A first difficulty a GMS faces is the metric to code different types of magnitudes. What common metric allows comparing the loudness of a tone to the duration of a stimulus or the meaning of an Arabic digit? In other words, what is the scale factor that relates one magnitude dimension to another? One strong interpretation of the GMS would imply that there is a single common currency on which all dimensions can be mapped. Early studies addressed this issue for one particular pair of dimensions, namely event counts and time (duration). A scale factor of 1:5 was obtained, in which the representation of one count is equivalent to 200 ms of time (Meck and Church, 1983).

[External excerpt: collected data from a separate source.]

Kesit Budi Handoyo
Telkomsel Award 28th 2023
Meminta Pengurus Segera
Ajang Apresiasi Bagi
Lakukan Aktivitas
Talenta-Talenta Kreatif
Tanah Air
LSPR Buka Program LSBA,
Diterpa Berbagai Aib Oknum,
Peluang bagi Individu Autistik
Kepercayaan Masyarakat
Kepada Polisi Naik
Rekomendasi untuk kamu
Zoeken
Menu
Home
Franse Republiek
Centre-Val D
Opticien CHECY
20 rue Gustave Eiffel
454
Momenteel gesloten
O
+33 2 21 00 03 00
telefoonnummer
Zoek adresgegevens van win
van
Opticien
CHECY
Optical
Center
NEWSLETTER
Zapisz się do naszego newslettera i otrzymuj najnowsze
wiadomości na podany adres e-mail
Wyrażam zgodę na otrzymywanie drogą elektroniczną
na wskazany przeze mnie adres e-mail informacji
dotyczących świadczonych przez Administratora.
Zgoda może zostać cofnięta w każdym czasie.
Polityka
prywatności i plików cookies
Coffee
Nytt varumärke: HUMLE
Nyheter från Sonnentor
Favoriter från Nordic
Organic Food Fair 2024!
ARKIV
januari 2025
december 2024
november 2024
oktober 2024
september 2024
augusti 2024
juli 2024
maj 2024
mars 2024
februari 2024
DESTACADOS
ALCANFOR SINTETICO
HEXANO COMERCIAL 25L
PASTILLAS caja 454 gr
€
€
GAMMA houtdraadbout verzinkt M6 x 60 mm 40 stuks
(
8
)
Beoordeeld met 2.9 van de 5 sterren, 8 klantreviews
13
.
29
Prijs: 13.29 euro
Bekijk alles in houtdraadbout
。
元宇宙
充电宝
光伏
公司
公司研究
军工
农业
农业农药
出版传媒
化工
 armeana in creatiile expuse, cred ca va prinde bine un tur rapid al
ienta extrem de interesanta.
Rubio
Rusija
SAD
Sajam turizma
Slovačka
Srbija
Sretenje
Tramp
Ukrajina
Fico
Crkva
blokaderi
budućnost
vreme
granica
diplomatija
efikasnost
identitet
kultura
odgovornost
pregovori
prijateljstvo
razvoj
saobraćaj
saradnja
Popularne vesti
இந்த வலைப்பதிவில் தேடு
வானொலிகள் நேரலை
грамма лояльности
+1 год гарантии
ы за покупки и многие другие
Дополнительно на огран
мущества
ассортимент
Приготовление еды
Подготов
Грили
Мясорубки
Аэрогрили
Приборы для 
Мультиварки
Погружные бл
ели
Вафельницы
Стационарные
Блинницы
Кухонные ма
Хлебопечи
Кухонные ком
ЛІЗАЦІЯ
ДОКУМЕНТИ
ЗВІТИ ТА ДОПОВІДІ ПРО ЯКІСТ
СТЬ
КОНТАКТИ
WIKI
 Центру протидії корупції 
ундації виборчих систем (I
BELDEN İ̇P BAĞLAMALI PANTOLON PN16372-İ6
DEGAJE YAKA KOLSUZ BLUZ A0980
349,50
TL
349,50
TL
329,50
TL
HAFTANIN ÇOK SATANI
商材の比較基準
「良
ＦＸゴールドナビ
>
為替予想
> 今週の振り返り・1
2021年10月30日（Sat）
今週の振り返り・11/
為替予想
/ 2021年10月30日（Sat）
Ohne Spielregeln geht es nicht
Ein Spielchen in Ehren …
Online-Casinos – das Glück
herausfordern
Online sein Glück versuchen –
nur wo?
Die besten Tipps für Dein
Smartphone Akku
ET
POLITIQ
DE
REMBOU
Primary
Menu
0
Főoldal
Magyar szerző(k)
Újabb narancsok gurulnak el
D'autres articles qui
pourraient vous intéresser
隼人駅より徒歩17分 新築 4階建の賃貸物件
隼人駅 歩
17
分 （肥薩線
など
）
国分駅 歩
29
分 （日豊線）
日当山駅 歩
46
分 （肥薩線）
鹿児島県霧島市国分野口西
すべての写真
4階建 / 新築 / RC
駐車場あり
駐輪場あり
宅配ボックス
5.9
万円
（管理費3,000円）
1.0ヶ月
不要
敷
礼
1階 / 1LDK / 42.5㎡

However, it was demonstrated that a single scale factor fails to explain all observations (e.g., Balci and Gallistel, 2006). Furthermore, numerical effects on the magnitude of grip aperture are flexibly modulated by the relative magnitude of the numbers on a specific trial (Chiou et al., 2012). In other words, the scale factor by which one magnitude is mapped to another can change on a trial-by-trial base. To fit the framework of a GMS, the common metric thus has to be sensitive to the relative magnitude in a specific context. This flexibility of the scaling factor violates the prediction from a GMS for a common monotonic mapping of quantities (Bueti and Walsh, 2009). Another difficulty for a common monotonic mapping concerns metathetic dimensions, i.e. magnitude dimensions that lack an intrinsic polarity (Stevens, 1957). What is, for example, the larger magnitude when judging luminance? If luminance is defined with respect to black, increasing darkness then increases the magnitude. On the other hand, if luminance is defined with respect to white, magnitude should decrease with increasing darkness. Another issue concerns the specific problem the brain faces when representing numbers. From a computational point of view, representing numbers is inherently different from representing other magnitude dimensions, such as luminance, surface area, or weight. A problem specific for processing numerosity is that it requires the individuation of objects independent of their non-numerical features. How the brain represents numbers is therefore likely to depend on a unique set of neural properties. These unique properties to encode discrete numerosities could be the reason why differences in processing between discrete and continuous magnitudes have been observed (Castelli et al., 2006).
Concerning the second argument, much of the evidence in favor of a GMS comes from the observation that behavioral effects can be very similar across stimulus types, or that they interact with each other. One important behavioral effect that has often been used to argue along these lines is the comparison distance effect (CDE). The CDE indicates a decrease in response times when the magnitude between two stimuli that need to be compared increases (Moyer and Landauer, 1967). The presence of a CDE when comparing different types of stimuli, such as numbers, luminance, weight and even social status, has led to the suggestion that the representations of these stimuli must overlap (e.g., Moyer and Landauer, 1967; Chiao et al., 2004). However, as we have demonstrated before (Verguts et al., 2005; Van Opstal et al., 2008) the CDE can originate from the pattern of connections from input coding neurons to the decision and response neurons, relevant for the magnitude comparison task (e.g., “Left stimulus is larger”). In particular, the CDE may result from a competition in the decision process that is determined by the monotonically increasing pattern in these connection weights (see Van Opstal et al., 2008 for full details). In fact, this connectivity pattern automatically develops from the requirements of a magnitude comparison task, and a CDE will thus be observed for any stimulus type trained on this task. Therefore, the presence of a CDE across stimulus types does not imply a common representation or dedicated magnitude processing system. Instead, similar effects may arise from similar computational constraints across tasks. For a similar argument in the context of the size congruity effect, see Santens and Verguts (2011).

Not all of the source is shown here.